— What you will do —
Beginning with the line that contains "Cables, Leads, Connectors" and ending with the last line of the records, write out each line exactly and omit the pictures.

— Available data —
======
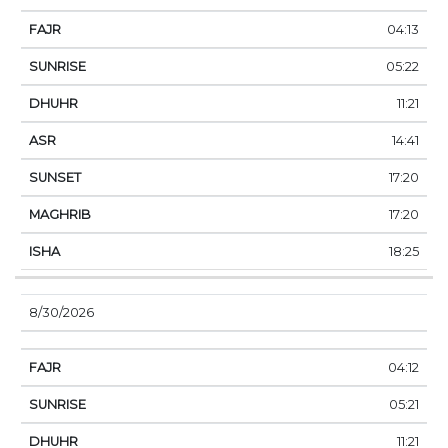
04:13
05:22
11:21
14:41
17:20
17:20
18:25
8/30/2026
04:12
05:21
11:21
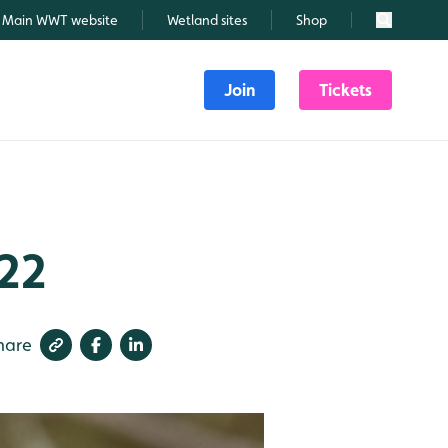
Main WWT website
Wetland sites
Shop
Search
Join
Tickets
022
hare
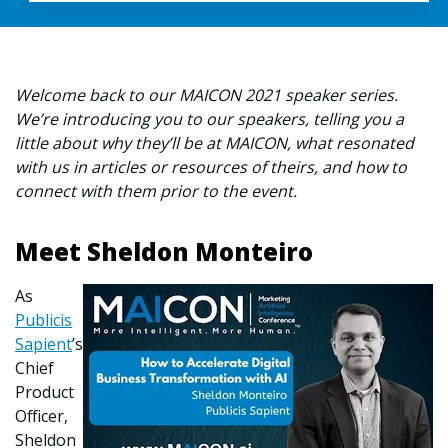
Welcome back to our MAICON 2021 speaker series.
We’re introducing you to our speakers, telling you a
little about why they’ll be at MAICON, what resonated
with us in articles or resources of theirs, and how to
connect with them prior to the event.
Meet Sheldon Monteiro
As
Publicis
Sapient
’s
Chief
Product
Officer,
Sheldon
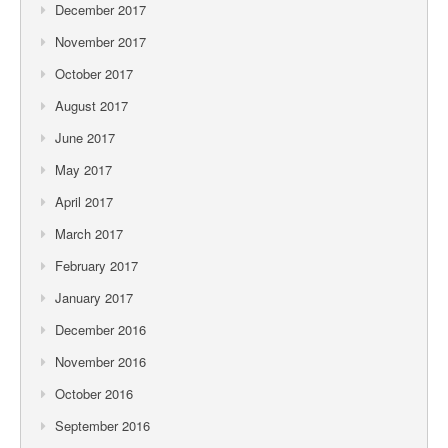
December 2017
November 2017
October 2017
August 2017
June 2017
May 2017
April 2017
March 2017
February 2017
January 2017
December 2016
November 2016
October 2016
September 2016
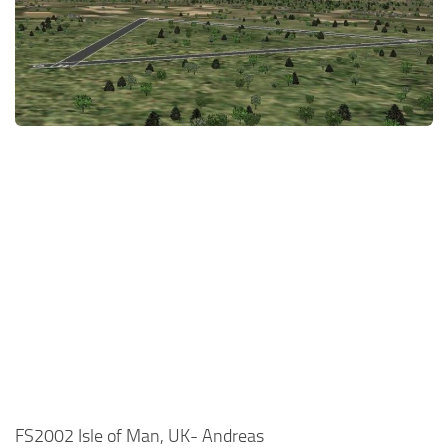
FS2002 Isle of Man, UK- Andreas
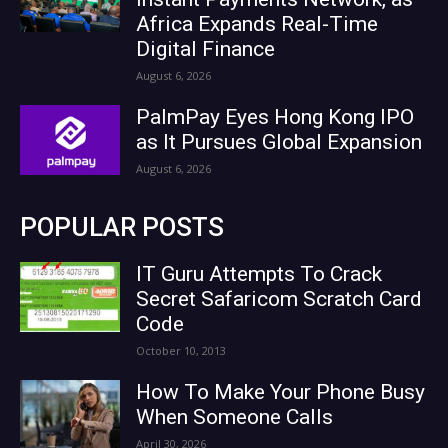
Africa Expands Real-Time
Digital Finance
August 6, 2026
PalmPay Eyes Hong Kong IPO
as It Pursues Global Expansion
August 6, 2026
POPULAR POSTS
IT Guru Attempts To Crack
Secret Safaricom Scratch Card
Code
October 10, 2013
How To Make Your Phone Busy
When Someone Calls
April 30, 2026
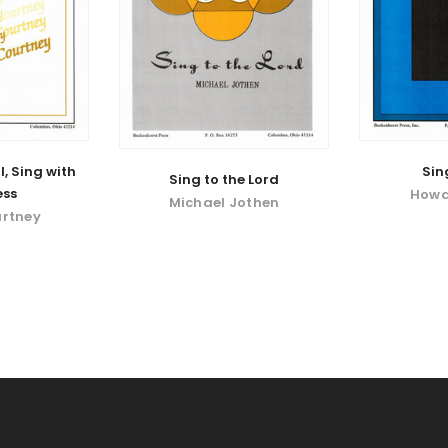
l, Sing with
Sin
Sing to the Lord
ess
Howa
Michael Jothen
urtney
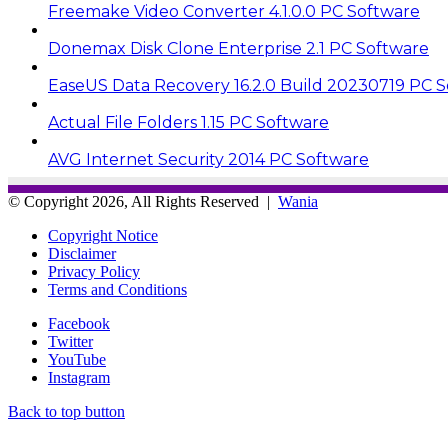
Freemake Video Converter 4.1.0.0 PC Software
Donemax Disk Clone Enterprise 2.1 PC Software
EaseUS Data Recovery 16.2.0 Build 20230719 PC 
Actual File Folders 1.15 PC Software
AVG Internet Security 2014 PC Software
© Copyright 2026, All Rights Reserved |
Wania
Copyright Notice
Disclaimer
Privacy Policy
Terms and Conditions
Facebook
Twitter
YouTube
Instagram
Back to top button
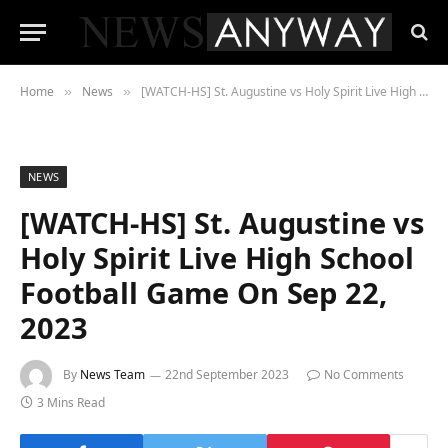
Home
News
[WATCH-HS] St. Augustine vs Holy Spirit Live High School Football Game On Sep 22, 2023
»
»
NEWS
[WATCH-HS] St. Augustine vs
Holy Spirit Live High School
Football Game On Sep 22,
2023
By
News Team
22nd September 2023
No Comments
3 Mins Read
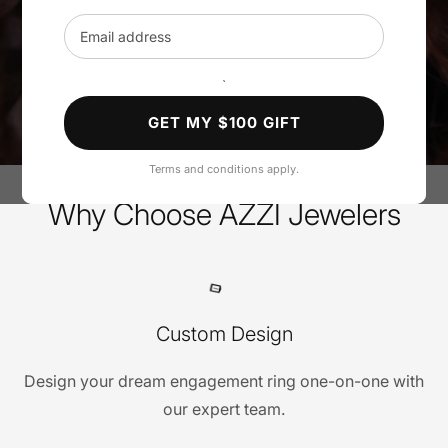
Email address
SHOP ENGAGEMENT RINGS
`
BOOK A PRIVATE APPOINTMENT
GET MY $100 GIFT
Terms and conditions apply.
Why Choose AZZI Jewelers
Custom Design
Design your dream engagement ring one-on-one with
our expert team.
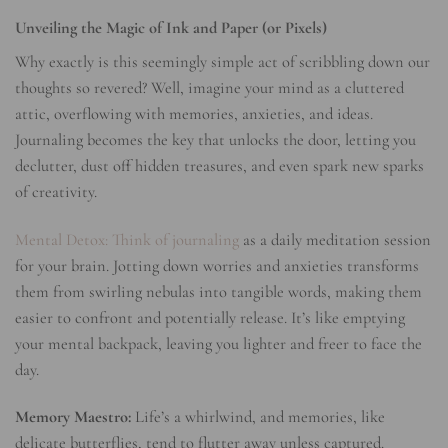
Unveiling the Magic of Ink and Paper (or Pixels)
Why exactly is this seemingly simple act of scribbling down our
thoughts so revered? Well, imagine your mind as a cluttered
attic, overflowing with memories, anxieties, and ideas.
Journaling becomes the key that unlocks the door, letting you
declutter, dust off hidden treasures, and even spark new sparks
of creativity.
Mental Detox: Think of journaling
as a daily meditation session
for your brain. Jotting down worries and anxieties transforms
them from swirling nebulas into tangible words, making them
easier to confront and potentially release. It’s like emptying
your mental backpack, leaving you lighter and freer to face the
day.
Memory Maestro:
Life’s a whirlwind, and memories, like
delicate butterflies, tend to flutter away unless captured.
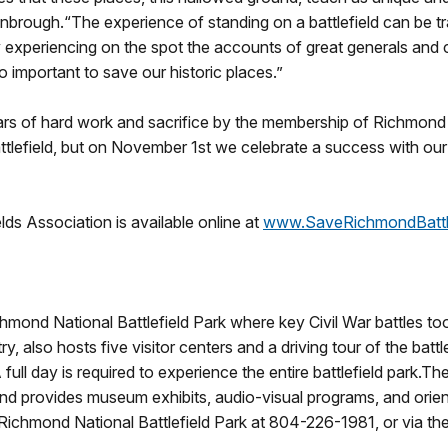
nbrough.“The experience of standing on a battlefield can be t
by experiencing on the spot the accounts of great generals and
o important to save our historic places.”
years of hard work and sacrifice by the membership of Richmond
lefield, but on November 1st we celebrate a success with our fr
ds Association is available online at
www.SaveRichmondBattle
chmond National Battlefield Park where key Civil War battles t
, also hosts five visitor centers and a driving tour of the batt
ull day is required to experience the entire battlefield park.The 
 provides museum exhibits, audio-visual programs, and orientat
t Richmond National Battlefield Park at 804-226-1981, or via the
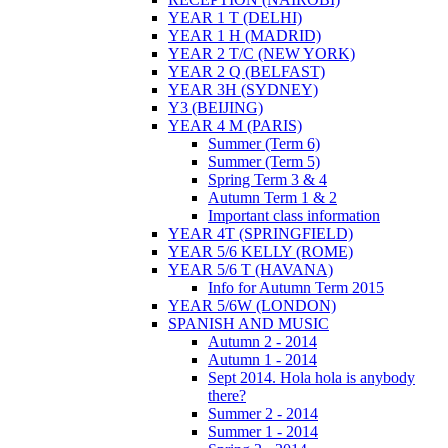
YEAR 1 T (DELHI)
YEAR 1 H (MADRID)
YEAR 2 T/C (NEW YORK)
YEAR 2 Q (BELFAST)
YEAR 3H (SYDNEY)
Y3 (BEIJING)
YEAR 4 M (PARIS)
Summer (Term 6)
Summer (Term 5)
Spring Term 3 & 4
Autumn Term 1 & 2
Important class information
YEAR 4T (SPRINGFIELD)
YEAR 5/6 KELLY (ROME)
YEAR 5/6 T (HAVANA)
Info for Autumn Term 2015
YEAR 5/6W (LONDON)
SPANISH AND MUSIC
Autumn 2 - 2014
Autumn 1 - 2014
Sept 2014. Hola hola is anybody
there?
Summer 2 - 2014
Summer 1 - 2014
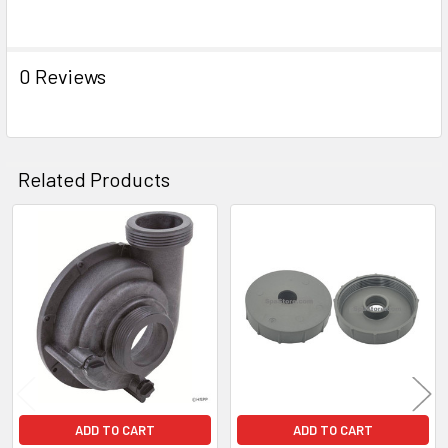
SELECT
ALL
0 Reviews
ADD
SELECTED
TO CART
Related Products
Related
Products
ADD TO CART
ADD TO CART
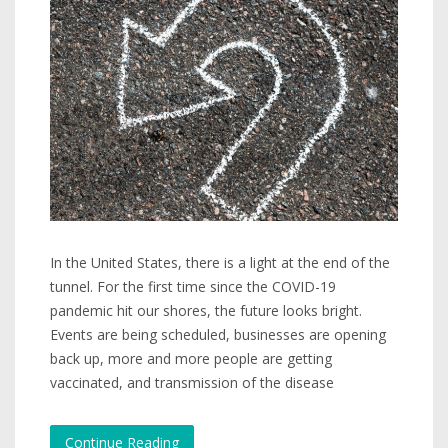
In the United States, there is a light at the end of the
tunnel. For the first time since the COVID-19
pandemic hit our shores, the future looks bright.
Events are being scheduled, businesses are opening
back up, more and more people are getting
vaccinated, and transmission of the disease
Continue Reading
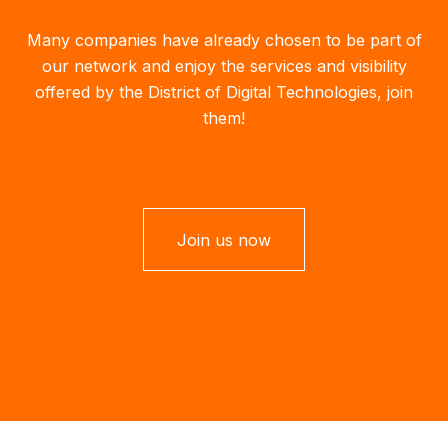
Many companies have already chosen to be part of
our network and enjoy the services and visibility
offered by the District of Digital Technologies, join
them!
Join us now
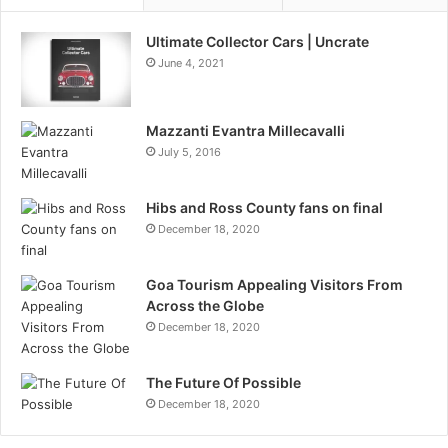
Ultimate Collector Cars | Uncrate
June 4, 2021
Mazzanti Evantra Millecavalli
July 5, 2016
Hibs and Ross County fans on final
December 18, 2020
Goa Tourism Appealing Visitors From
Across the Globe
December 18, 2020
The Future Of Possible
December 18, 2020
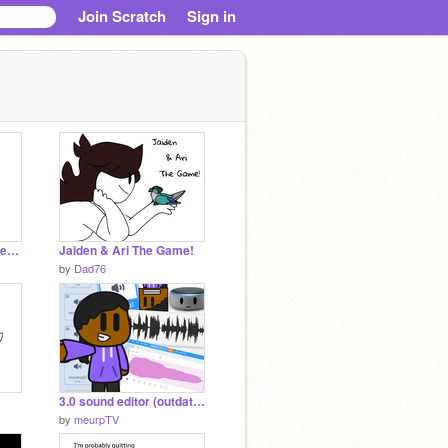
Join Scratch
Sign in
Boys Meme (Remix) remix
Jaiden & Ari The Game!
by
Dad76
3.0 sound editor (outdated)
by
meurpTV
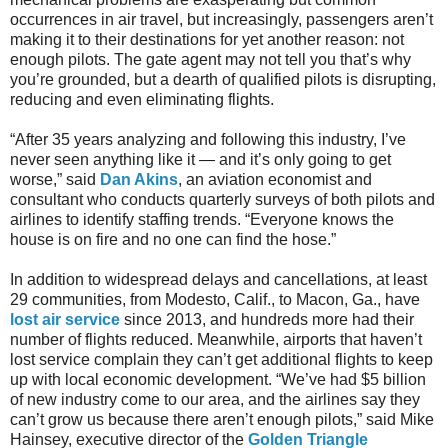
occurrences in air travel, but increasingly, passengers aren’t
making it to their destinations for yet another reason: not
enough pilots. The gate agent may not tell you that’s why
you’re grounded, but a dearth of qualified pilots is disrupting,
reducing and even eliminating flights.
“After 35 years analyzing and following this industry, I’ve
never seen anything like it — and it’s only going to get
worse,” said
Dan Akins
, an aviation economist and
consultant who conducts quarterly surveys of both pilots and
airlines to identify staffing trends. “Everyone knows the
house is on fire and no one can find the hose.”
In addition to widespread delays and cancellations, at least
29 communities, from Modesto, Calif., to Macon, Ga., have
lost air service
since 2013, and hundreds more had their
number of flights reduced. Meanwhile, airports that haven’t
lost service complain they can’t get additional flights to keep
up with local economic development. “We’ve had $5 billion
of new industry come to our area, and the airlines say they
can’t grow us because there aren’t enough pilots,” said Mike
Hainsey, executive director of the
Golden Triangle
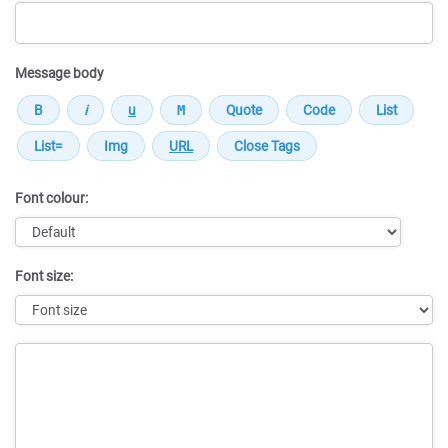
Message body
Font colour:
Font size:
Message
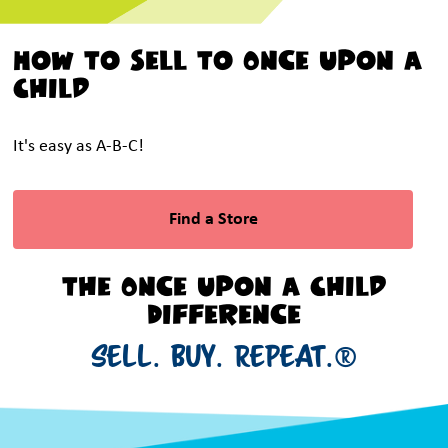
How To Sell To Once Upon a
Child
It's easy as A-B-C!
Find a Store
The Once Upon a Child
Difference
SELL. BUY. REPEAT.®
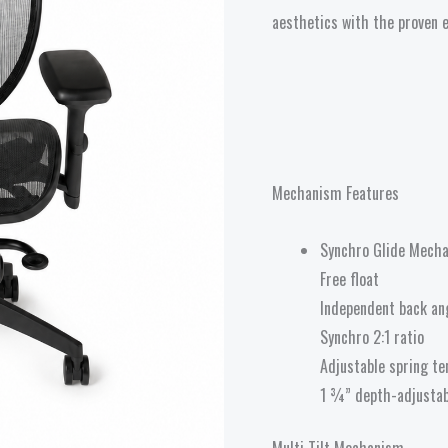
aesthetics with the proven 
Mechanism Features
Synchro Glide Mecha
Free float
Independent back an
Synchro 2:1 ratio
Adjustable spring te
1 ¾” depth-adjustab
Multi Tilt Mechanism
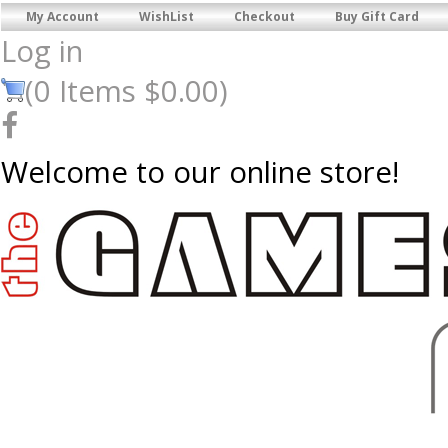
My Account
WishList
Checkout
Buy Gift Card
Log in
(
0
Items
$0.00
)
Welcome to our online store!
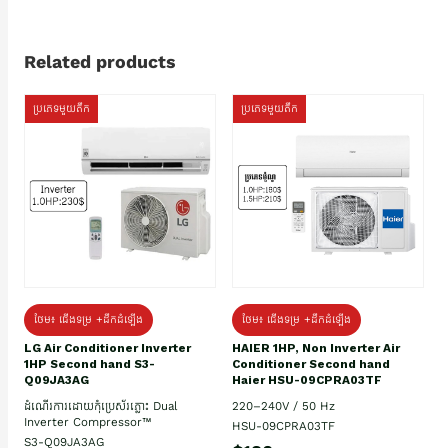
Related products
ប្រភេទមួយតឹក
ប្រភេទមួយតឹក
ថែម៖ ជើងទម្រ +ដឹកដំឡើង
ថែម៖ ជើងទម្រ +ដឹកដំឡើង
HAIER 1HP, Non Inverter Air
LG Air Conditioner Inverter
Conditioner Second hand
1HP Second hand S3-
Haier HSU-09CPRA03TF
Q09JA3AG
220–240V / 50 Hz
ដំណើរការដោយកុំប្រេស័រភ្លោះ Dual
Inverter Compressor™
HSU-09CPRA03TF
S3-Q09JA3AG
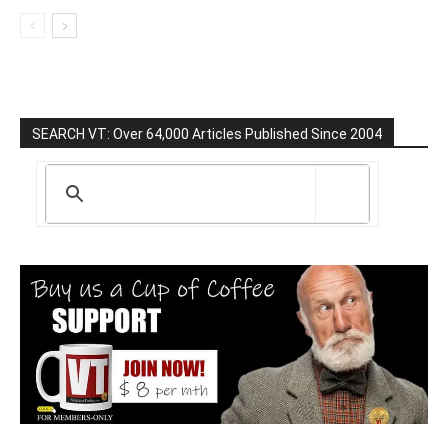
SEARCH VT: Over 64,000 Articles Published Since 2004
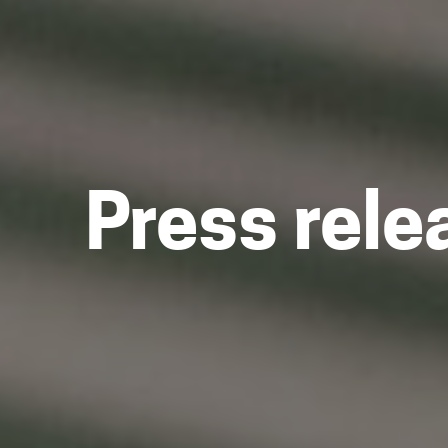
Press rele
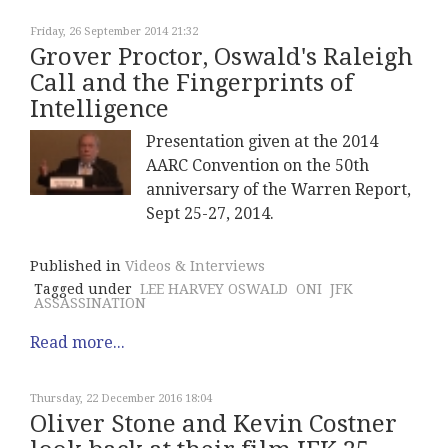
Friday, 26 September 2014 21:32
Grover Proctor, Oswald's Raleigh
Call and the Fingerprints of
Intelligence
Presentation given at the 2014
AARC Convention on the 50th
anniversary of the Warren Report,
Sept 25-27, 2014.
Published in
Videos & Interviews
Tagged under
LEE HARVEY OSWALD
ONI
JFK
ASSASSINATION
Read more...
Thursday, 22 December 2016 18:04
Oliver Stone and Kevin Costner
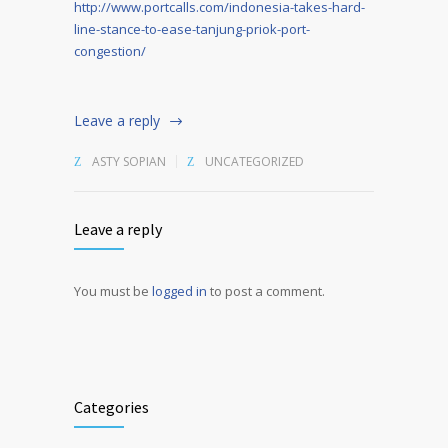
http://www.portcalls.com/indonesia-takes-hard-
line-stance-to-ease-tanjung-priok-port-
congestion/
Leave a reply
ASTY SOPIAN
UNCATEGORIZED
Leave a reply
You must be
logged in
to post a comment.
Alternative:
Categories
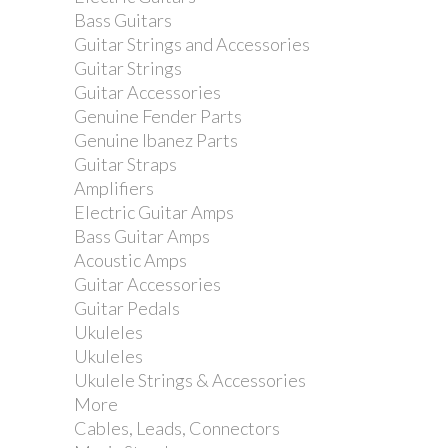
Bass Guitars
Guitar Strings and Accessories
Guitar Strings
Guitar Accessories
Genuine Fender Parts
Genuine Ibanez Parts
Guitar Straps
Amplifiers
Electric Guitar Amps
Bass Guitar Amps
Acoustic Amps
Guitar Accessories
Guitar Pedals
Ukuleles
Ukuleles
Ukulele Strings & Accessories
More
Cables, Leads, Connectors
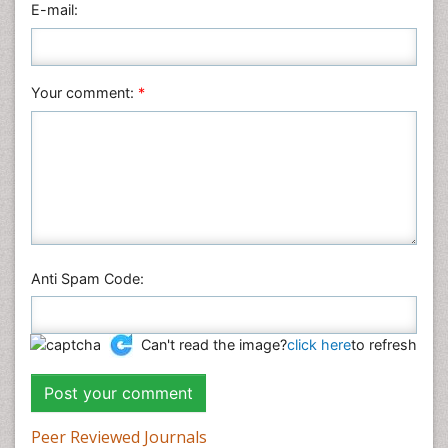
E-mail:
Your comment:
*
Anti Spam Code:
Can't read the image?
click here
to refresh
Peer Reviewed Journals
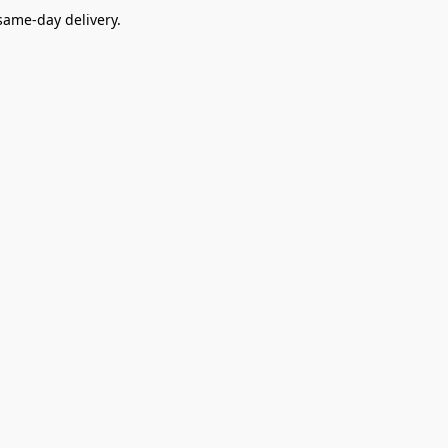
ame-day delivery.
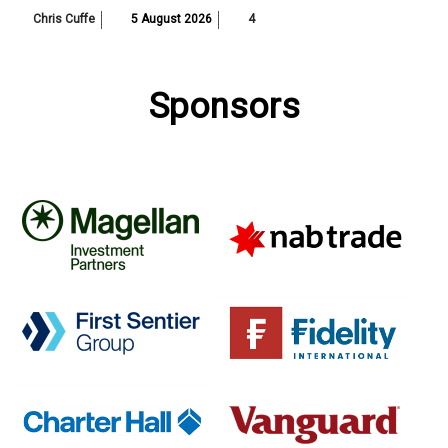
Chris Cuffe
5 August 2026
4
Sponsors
======
— Answer space —
Cables, Leads, Connectors
E-mail:
Your comment:
*
Anti Spam Code:
Can't read the image?
click here
to refresh
Peer Reviewed Journals
ame-day delivery.
Chris Cuffe
5 August 2026
4
Sponsors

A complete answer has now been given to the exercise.